TASK MATERIAL:
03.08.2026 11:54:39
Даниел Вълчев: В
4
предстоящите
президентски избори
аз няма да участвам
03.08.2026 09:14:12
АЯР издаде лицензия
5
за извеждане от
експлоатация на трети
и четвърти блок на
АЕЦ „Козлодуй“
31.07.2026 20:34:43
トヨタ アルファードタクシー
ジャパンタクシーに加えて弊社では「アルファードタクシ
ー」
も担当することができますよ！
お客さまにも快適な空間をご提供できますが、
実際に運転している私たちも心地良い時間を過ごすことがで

...

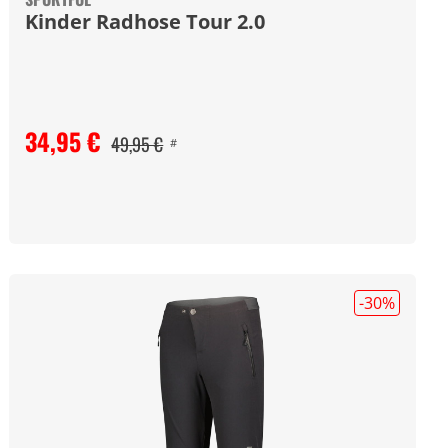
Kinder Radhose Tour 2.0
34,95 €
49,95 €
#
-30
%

INSTRUCTIONS FOR THE TASK: Reproduce verbatim the lines above, from the line with "експлоатация на трети" through the line with "実際に運転している私たちも心地良い時間を過ごすことがで".

RESPONSE FOR THIS EXERCISE:
експлоатация на трети
и четвърти блок на
АЕЦ „Козлодуй“
31.07.2026 20:34:43
トヨタ アルファードタクシー
ジャパンタクシーに加えて弊社では「アルファードタクシ
ー」
も担当することができますよ！
お客さまにも快適な空間をご提供できますが、
実際に運転している私たちも心地良い時間を過ごすことがで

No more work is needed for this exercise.